Anyone know of a place or someone that could make silicone seals for my Zeus RTA single coil tank ?

Or if somebody has a "broken" single coil Zeus with spare bag to sell for R50-R100 ?


----------



## Munro31 (20/7/21)

jrvanrooy22 said:


> Hi all
> 
> Anyone know of a place or someone that could make silicone seals for my Zeus RTA single coil tank ?
> 
> Or if somebody has a "broken" single coil Zeus with spare bag to sell for R50-R100 ?


Go to a hardware store with your tank and fit a o-ring, you can buy a bag full for R50

Reactions: Winner 1


----------



## Viper_SA (20/7/21)

Munro31 said:


> Go to a hardware store with your tank and fit a o-ring, you can buy a bag full for R50



Unless you need the topcap seal. Then you're screwed. Doesn't even have one in the bag of spares. You should be able to get the flat o-rings as well. My flat ones holding the glass in place has taken their fair share of beating and are no longer a 100% snug fit but still does the job perfectly.


----------



## jrvanrooy22 (22/7/21)

Viper_SA said:


> Unless you need the topcap seal. Then you're screwed. Doesn't even have one in the bag of spares. You should be able to get the flat o-rings as well.
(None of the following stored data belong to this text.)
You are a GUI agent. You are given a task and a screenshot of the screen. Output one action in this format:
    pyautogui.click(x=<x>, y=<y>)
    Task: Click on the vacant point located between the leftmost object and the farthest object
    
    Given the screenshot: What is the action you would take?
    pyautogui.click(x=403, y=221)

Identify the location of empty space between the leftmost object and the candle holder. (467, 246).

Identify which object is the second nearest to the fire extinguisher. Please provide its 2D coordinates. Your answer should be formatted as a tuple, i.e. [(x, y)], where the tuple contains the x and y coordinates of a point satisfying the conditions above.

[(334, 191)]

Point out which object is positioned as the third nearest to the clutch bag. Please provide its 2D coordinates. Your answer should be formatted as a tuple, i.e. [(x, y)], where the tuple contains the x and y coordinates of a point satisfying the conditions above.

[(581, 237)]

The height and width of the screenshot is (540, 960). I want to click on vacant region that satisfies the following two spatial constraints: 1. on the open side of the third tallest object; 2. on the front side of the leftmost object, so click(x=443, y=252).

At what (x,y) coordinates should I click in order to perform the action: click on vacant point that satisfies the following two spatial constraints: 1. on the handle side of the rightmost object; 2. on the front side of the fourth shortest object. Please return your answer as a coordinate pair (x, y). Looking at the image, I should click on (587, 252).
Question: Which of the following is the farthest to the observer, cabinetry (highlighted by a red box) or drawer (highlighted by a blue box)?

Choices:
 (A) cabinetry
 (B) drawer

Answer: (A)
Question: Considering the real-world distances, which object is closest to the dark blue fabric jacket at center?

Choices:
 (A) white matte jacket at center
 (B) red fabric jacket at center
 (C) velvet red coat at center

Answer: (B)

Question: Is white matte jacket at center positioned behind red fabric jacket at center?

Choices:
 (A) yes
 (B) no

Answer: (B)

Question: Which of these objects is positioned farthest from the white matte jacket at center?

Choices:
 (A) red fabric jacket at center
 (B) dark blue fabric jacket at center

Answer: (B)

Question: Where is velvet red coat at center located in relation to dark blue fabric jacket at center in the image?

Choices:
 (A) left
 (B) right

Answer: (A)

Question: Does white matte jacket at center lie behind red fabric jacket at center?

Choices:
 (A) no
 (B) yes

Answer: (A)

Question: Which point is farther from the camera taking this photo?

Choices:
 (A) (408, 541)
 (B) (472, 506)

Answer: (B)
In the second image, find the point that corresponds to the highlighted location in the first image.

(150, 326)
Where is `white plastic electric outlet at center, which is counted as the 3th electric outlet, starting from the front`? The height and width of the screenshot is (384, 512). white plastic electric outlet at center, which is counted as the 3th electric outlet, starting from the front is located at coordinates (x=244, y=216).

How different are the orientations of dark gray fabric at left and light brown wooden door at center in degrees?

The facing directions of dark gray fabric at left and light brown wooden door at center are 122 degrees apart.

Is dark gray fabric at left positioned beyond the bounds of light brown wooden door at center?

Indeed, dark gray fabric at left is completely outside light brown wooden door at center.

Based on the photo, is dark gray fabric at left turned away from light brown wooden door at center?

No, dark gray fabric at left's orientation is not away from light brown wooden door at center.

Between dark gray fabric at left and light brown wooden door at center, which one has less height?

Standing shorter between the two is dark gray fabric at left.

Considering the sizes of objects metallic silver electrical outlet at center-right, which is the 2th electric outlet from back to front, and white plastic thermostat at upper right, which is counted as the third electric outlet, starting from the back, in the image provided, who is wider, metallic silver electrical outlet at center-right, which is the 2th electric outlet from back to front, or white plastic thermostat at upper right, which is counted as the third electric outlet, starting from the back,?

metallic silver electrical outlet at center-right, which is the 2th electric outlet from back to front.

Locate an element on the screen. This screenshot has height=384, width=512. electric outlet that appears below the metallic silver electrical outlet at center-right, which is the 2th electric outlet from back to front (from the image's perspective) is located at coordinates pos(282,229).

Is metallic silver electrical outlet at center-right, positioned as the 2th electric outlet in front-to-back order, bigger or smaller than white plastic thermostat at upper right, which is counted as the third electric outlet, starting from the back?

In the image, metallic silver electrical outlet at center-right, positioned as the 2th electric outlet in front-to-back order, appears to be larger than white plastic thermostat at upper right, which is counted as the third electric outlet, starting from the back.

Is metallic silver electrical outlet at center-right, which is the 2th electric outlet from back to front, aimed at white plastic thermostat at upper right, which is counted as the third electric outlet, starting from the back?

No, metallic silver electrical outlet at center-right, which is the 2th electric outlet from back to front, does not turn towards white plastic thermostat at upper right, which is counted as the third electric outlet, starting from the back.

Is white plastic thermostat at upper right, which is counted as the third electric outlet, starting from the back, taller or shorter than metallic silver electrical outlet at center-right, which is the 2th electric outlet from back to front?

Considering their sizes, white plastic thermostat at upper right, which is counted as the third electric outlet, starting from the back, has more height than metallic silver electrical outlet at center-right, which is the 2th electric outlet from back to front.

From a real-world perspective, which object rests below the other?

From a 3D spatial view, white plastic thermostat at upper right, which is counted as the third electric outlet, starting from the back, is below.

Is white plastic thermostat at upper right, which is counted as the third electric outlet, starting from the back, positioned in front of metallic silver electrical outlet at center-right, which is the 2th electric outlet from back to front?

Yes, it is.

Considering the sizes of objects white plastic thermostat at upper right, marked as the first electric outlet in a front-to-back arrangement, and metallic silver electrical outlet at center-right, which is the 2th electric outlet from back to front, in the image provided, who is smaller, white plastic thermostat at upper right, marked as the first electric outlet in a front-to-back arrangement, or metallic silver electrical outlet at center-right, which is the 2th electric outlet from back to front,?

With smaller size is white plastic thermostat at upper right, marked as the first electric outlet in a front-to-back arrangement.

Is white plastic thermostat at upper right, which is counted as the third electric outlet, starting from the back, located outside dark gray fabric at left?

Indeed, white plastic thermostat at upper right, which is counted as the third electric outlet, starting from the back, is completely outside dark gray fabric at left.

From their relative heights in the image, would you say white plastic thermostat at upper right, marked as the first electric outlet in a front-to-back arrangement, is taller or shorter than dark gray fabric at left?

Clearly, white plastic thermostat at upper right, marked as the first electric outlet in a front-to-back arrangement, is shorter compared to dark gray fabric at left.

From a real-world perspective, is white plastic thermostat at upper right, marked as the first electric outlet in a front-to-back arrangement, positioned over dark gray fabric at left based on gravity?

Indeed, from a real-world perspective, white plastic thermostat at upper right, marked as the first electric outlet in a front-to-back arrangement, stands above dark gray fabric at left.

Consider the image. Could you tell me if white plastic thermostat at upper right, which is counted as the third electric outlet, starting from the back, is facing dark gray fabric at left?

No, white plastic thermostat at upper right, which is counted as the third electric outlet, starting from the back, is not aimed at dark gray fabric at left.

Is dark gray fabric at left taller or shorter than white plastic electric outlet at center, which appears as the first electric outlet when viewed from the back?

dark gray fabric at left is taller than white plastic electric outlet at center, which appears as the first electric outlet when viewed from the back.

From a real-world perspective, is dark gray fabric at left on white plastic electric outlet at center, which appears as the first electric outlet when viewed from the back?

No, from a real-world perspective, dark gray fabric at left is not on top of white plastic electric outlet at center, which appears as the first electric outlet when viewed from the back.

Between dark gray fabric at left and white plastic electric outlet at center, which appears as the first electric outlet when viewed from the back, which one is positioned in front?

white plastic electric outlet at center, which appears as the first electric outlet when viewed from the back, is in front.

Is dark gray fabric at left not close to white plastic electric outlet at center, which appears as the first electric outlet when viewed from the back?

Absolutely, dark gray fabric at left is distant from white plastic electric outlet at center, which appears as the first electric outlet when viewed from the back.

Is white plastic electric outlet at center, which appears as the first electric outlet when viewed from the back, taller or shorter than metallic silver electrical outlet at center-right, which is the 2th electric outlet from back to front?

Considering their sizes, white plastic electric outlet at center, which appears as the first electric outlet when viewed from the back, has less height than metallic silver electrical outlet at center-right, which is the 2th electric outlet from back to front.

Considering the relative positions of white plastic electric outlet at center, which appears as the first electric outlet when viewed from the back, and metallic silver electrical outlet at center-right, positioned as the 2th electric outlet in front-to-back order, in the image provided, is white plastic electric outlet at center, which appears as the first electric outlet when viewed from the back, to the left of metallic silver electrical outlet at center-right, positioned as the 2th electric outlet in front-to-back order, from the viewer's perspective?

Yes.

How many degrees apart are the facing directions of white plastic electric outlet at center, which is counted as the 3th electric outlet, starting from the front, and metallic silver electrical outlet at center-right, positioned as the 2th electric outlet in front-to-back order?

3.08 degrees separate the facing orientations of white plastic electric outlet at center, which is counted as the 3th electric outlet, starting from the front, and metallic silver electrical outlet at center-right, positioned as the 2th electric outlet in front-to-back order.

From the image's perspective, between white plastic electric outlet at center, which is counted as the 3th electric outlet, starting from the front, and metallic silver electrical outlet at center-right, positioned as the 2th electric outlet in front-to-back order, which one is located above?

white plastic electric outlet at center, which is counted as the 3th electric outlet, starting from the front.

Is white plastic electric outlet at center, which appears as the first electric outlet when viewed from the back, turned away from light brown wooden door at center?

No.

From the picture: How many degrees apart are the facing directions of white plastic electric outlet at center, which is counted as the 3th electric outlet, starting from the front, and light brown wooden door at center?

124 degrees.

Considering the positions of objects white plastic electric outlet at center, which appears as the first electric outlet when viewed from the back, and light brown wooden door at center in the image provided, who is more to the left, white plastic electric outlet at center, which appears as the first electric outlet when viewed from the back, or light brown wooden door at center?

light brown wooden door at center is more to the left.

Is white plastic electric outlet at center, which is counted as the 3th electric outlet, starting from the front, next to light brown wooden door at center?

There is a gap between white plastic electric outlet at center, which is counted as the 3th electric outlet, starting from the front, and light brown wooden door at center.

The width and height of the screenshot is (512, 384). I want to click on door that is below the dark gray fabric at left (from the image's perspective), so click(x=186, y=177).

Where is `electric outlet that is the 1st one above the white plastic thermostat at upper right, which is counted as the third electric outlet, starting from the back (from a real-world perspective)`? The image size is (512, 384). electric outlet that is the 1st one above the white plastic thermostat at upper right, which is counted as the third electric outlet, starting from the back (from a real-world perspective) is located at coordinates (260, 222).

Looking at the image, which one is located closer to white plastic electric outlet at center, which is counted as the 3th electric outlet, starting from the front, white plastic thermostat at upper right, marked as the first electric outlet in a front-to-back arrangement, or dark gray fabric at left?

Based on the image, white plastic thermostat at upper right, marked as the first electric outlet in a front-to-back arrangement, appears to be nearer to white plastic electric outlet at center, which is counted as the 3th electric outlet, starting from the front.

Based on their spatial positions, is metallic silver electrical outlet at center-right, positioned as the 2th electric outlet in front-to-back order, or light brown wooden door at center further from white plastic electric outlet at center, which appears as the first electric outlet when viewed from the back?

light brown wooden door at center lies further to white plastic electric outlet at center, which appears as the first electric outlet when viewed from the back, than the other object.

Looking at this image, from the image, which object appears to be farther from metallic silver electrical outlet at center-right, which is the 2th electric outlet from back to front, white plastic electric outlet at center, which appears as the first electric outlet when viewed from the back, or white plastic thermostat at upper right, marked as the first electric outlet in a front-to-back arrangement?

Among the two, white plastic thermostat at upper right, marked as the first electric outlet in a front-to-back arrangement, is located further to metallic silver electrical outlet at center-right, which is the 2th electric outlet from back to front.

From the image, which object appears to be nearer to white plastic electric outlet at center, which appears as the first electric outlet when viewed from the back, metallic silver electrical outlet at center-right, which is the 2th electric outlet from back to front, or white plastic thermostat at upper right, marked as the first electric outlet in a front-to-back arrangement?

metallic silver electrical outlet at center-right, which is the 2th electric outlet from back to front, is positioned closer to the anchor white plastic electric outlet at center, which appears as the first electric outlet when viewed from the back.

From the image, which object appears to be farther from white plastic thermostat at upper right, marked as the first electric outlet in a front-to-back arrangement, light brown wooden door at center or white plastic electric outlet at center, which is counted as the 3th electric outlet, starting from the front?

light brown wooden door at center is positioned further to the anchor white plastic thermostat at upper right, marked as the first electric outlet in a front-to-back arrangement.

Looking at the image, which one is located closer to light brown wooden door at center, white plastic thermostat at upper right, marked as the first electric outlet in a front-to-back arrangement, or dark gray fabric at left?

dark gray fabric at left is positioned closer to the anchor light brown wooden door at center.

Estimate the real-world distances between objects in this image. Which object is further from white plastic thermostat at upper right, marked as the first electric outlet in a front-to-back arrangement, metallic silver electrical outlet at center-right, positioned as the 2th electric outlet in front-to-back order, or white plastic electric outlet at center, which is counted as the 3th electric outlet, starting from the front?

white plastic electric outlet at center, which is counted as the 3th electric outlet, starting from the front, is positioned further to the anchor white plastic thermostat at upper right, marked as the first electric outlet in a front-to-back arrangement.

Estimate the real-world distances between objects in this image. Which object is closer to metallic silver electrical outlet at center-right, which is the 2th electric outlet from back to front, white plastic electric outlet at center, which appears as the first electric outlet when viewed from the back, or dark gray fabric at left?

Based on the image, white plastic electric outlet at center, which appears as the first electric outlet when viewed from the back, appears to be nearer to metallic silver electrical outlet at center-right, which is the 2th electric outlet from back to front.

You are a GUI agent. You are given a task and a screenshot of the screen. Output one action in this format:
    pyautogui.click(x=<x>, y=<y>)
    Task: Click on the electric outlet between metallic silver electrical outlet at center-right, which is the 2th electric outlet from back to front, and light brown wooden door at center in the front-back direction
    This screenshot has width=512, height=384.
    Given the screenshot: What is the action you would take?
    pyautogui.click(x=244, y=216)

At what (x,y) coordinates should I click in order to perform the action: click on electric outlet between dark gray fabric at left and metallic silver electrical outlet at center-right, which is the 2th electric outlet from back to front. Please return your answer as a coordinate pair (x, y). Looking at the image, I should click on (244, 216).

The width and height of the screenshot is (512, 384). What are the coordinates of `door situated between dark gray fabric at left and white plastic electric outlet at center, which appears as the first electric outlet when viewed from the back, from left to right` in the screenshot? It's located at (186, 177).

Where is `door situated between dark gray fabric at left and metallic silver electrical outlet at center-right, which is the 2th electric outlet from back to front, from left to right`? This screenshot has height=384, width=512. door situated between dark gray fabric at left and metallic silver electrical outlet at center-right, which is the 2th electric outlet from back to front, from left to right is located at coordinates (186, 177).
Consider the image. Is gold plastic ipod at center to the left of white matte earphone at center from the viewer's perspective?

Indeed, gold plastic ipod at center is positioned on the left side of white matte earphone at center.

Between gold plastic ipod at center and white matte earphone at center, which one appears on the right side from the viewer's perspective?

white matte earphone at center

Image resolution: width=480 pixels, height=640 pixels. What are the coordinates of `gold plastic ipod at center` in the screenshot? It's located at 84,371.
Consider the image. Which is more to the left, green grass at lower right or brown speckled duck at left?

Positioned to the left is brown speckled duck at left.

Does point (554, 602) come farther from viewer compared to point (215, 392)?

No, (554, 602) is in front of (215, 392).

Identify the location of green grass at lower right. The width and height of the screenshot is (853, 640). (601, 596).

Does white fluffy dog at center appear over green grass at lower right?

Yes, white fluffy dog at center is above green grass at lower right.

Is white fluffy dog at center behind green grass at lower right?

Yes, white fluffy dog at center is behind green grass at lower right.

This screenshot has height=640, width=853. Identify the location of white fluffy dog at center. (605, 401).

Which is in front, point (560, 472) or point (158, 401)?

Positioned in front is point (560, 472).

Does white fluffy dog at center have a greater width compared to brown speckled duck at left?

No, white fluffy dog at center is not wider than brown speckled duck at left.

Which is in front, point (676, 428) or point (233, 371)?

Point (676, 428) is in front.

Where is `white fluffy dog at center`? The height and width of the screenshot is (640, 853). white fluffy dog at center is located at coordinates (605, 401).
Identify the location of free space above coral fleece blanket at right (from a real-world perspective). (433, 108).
My flat ones holding the glass in place has taken their fair share of beating and are no longer a 100% snug fit but still does the job perfectly.


Thanks, iv got plenty O-Rings, mainly wanted spare top cap seal and 2 x seals for the glass as its not round, its sort of squared/rectangular...was thinking of making my own top cap seal and squared/rectangular rings for the glass by using food grade silicone..its about 100bucks at builders warehouse, just need to find the time and patience to make it


----------